Did I mention that there were heads everywhere?

head

Hipster chef fires blazed.

hipster chef

The Bloke and I caroused through the lines. The Bloke has a metal basket, an object of envy for the food plates I could pile within. You’re a strong woman, someone intelligently told me, eyeing my cast. Last year, the festival’s first, had been not as crowded, I was told, and there was a seating area as well. Next year they’ll have to hold the party in Widesburg.

People stood in the street, stuffing their faces.

asians

As long as you followed the rules you’d be okay.

rules

Vegetables had also been promised in the promotion for the feast, but about all I saw of that was a vintage sign on an empty old storefront.

vegetables

A happy crowd. The end of summer. Let’s never go home to the city. Is fall really at hand?

orange glasses

The street so nice and cool, shady and pork-fragrant.

smiley

Lots of footwear fashion going on.

striped

I probably noticed it more as I tried to sail through on the scooter without mashing any toes. Also I was wearing only one shoe myself.

webbed feet

Care for some Viennese Spice Rubbed Pork with Hoffbrau Summer Ale BBQ Sauce, Purple Kraut w/Fresh & Dried Plums, Potato Salad and a Soft Pretzel?

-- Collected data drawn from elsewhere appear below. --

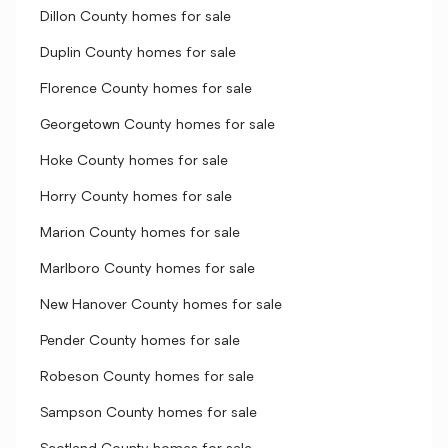
Dillon County homes for sale
Duplin County homes for sale
Florence County homes for sale
Georgetown County homes for sale
Hoke County homes for sale
Horry County homes for sale
Marion County homes for sale
Marlboro County homes for sale
New Hanover County homes for sale
Pender County homes for sale
Robeson County homes for sale
Sampson County homes for sale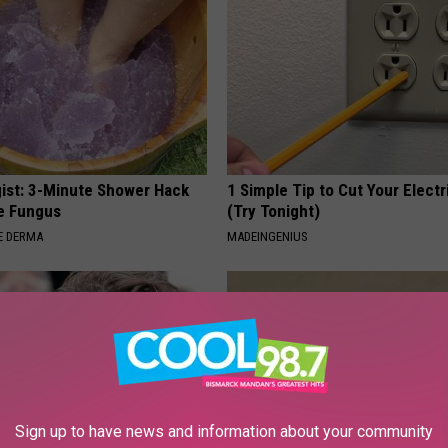
ist: 3-Minute Shower Hack
1 Simple Tip to Cut Your Electri
e Fungus
(Try Tonight)
E DERMA
MADEINGENIUS
Sign up to have news and information about your community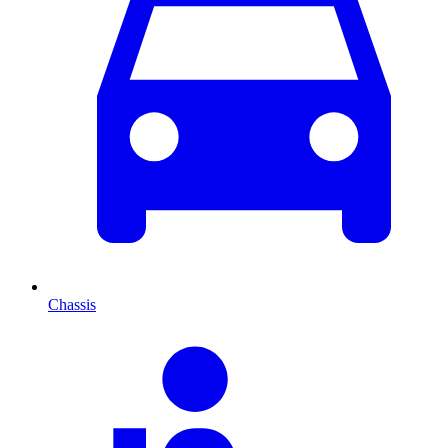
Chassis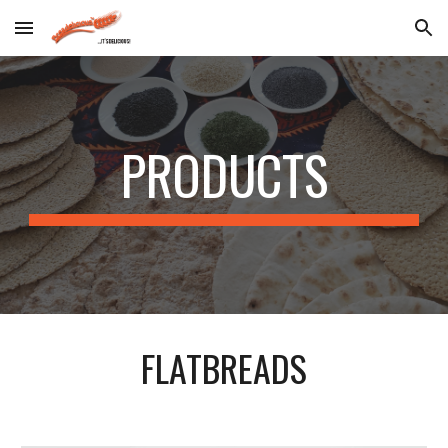
Skip to main content
Skip to navigation
PRODUCTS
FLATBREADS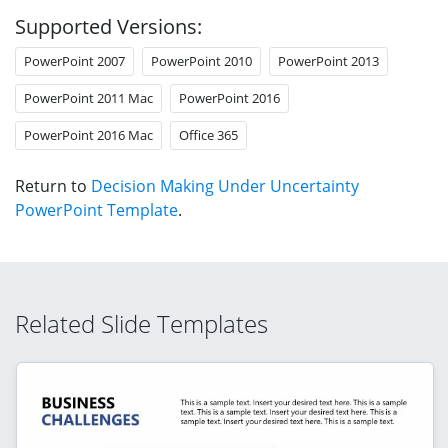
Supported Versions:
PowerPoint 2007
PowerPoint 2010
PowerPoint 2013
PowerPoint 2011 Mac
PowerPoint 2016
PowerPoint 2016 Mac
Office 365
Return to
Decision Making Under Uncertainty
PowerPoint Template
.
Related Slide Templates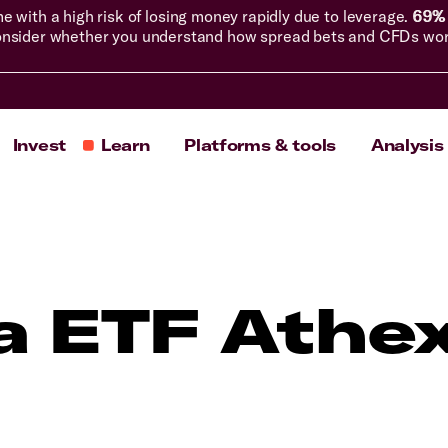
with a high risk of losing money rapidly due to leverage.
69% 
nsider whether you understand how spread bets and CFDs work, 
Invest
Learn
Platforms & tools
Analysis
a ETF Athe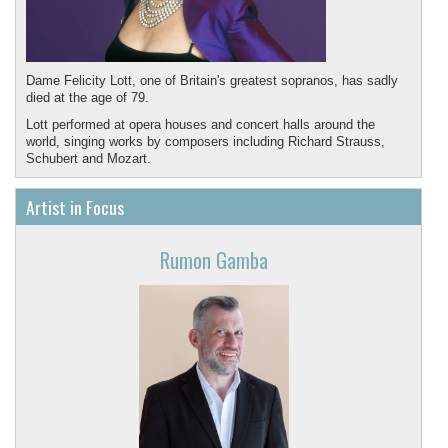
Dame Felicity Lott, one of Britain's greatest sopranos, has sadly
died at the age of 79.
Lott performed at opera houses and concert halls around the
world, singing works by composers including Richard Strauss,
Schubert and Mozart.
May she rest in peace.
Artist in Focus
Rumon Gamba
Featured recording in memory of Felicity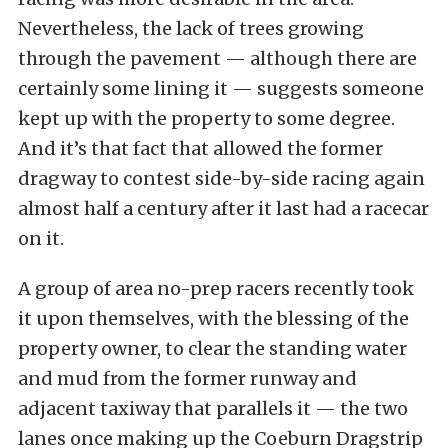
Nevertheless, the lack of trees growing
through the pavement — although there are
certainly some lining it — suggests someone
kept up with the property to some degree.
And it’s that fact that allowed the former
dragway to contest side-by-side racing again
almost half a century after it last had a racecar
on it.
A group of area no-prep racers recently took
it upon themselves, with the blessing of the
property owner, to clear the standing water
and mud from the former runway and
adjacent taxiway that parallels it — the two
lanes once making up the Coeburn Dragstrip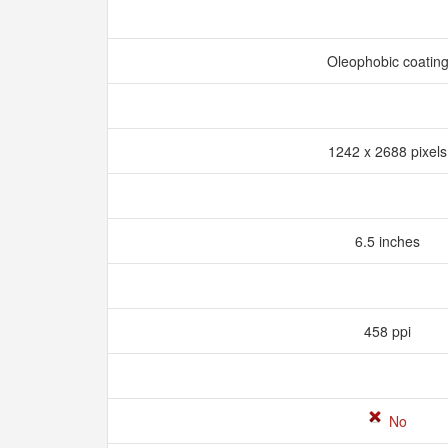
Oleophobic coatin
1242 x 2688 pixel
6.5 inches
458 ppi
No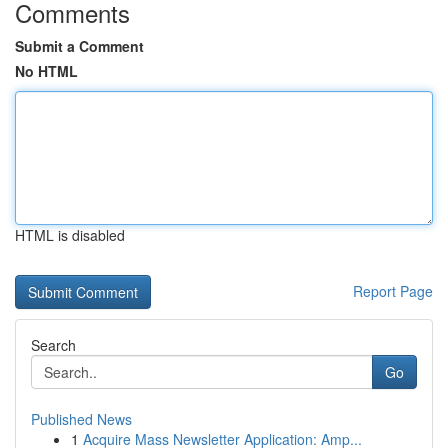
Comments
Submit a Comment
No HTML
HTML is disabled
Report Page
Search
Go
Published News
1
Acquire Mass Newsletter Application: Amp...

You are in luck, my friend. Der Kommissar of Brooklyn is plating it up for you.

I made two trips to the booth set up by Alison 18, a restaurant off of Union Square in Manhattan. Chicharrones — light, crispy pork fat– slathered with a spicy cheese cream called sriracha, out of this world.

chicharrones

And, surprisingly scrumptious, pig fat oreos – rich chocolate wafers stuffed with a sweet, lard-enriched filling. You wouldn’t bet those would go down well, especially after all the pig of the day. But for the non-vegan folks in attendance – in other words, everyone – they were astonishing.

More please.

shiba

9 Comments

Filed under Jean Zimmerman

9 responses to “Pig Out

  1. Pingback: Thank You for Reading | Jean Zimmerman

  2. Thank you. I’ve got to get out more.

  3. Either one sounds pretty good when you’re dining on a river barge.

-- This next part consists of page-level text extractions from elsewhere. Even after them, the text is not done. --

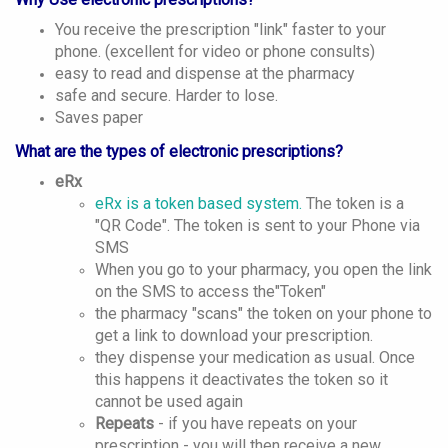
You receive the prescription "link" faster to your
phone. (excellent for video or phone consults)
easy to read and dispense at the pharmacy
safe and secure. Harder to lose.
Saves paper
What are the types of electronic prescriptions?
eRx
eRx is a token based system.
The token is a
"QR Code". The token is sent to your Phone via
SMS
When you go to your pharmacy, you open the link
on the SMS to access the"Token"
the pharmacy "scans" the token on your phone to
get a link to download your prescription.
they dispense your medication as usual. Once
this happens it deactivates the token so it
cannot be used again
Repeats
- if you have repeats on your
prescription - you will then receive a new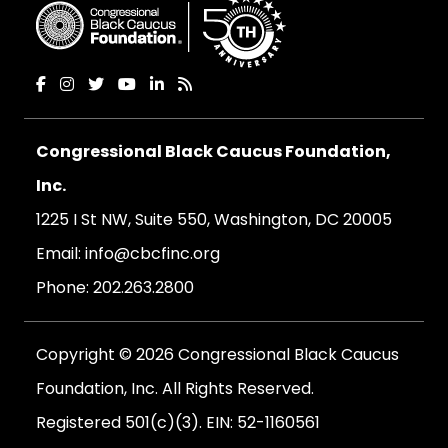
Congressional Black Caucus Foundation,
Inc.
1225 I St NW, Suite 550, Washington, DC 20005
Email:
info@cbcfinc.org
Phone:
202.263.2800
Copyright © 2026 Congressional Black Caucus
Foundation, Inc. All Rights Reserved.
Registered 501(c)(3). EIN: 52-1160561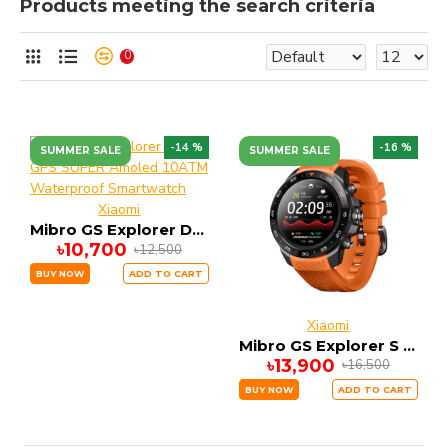
Products meeting the search criteria
0
-14 %
-16 %
SUMMER SALE
SUMMER SALE
Xiaomi
Mibro GS Explorer DUAL GPS SUPER Amoled 10ATM Waterproof Smartwatch
৳10,700
৳12,500
BUY NOW
ADD TO CART
Xiaomi
Mibro GS Explorer S Smartwatch Dual GPS with 10ATM WATERPROOF
৳13,900
৳16,500
BUY NOW
ADD TO CART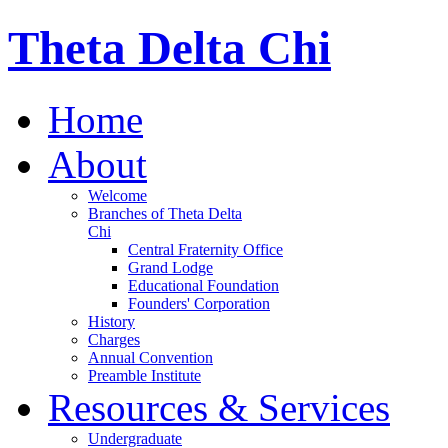
Theta Delta Chi
Home
About
Welcome
Branches of Theta Delta
Chi
Central Fraternity Office
Grand Lodge
Educational Foundation
Founders' Corporation
History
Charges
Annual Convention
Preamble Institute
Resources & Services
Undergraduate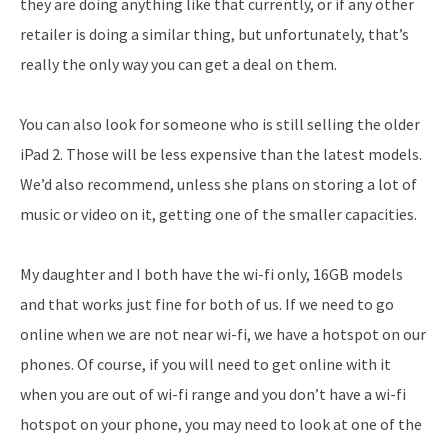
they are doing anything like that currently, or if any other
retailer is doing a similar thing, but unfortunately, that’s
really the only way you can get a deal on them.
You can also look for someone who is still selling the older
iPad 2. Those will be less expensive than the latest models.
We’d also recommend, unless she plans on storing a lot of
music or video on it, getting one of the smaller capacities.
My daughter and I both have the wi-fi only, 16GB models
and that works just fine for both of us. If we need to go
online when we are not near wi-fi, we have a hotspot on our
phones. Of course, if you will need to get online with it
when you are out of wi-fi range and you don’t have a wi-fi
hotspot on your phone, you may need to look at one of the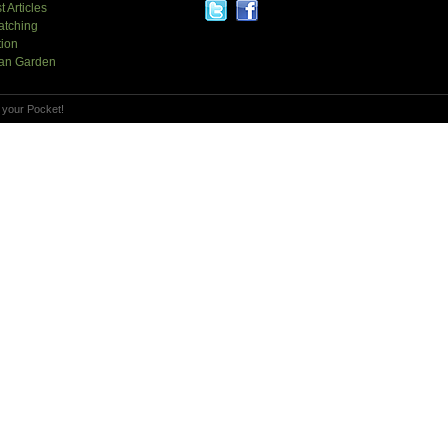
t Articles
atching
tion
an Garden
 your Pocket!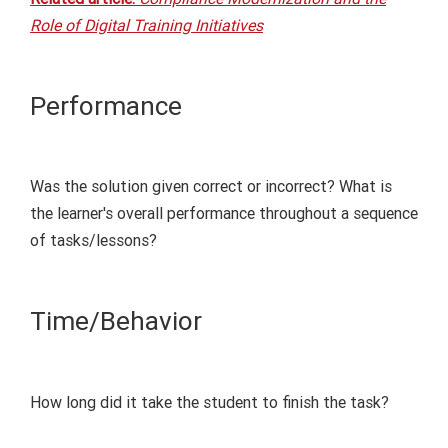
Role of Digital Training Initiatives
Performance
Was the solution given
correct or incorrect
? What is
the learner's overall performance throughout a sequence
of tasks/lessons?
Time/
Behavior
How long did it take the student to finish the task?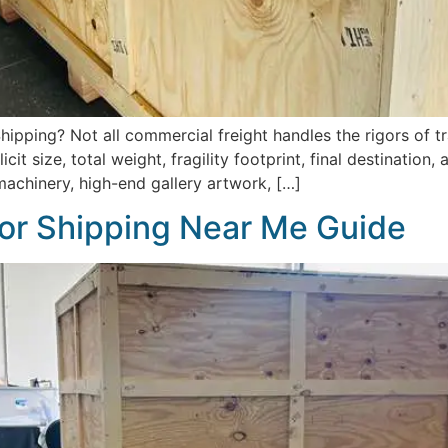
ipping? Not all commercial freight handles the rigors of tr
it size, total weight, fragility footprint, final destination
machinery, high-end gallery artwork, […]
or Shipping Near Me Guide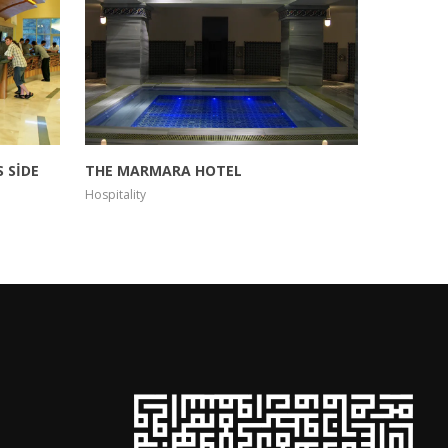
 SİDE
THE MARMARA HOTEL
BLACK B
Hospitality
Hospitality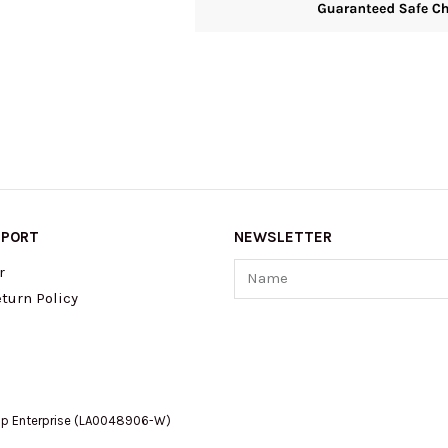
PPORT
NEWSLETTER
Name
r
turn Policy
op Enterprise (LA0048906-W)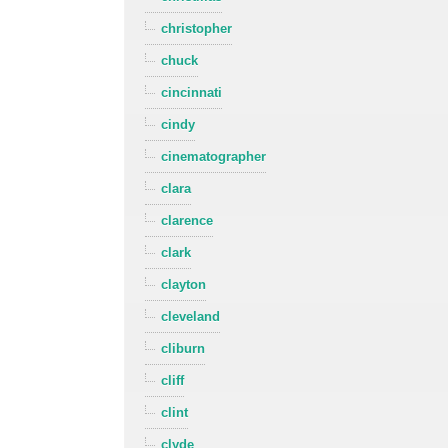
christopher
chuck
cincinnati
cindy
cinematographer
clara
clarence
clark
clayton
cleveland
cliburn
cliff
clint
clyde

  4. That’s all been a big scientific misconception. Lard is actually medicinal.

  5. ANN HOFFER

    Chuckling about *waiting on line* … I grew up waiting **IN** line … why is that? I also grew up with roast pork, lots of it, well-done, no pink centers, and my father’s detailed stories about butchering the family pig every autumn. Anyway, I can almost smell the aromas of this event on that shady street in Narrowsburg. More please. Lovely!

  6. M.

    On our ship in Vienna, tonight’s main entree is pork neck. Or Blue Parrot (fish). The Blue Parrot sounds better to me, in a wok with veggies,

    M.

  7. Hack Attack

    What did Della wear? She wore a brand-new jersey.

  8. Gil Reavill

    The original Oreo recipe did indeed contain lard in the filling, and it was not switched to hydrogenated veggie oil until the 1990s. Out of the fry pan into the fire, as far as that goes, since both ingredients are hard on the human body.

  9. Andy

    If they are all from Brooklyn or France I guess that explains why nobody is fat.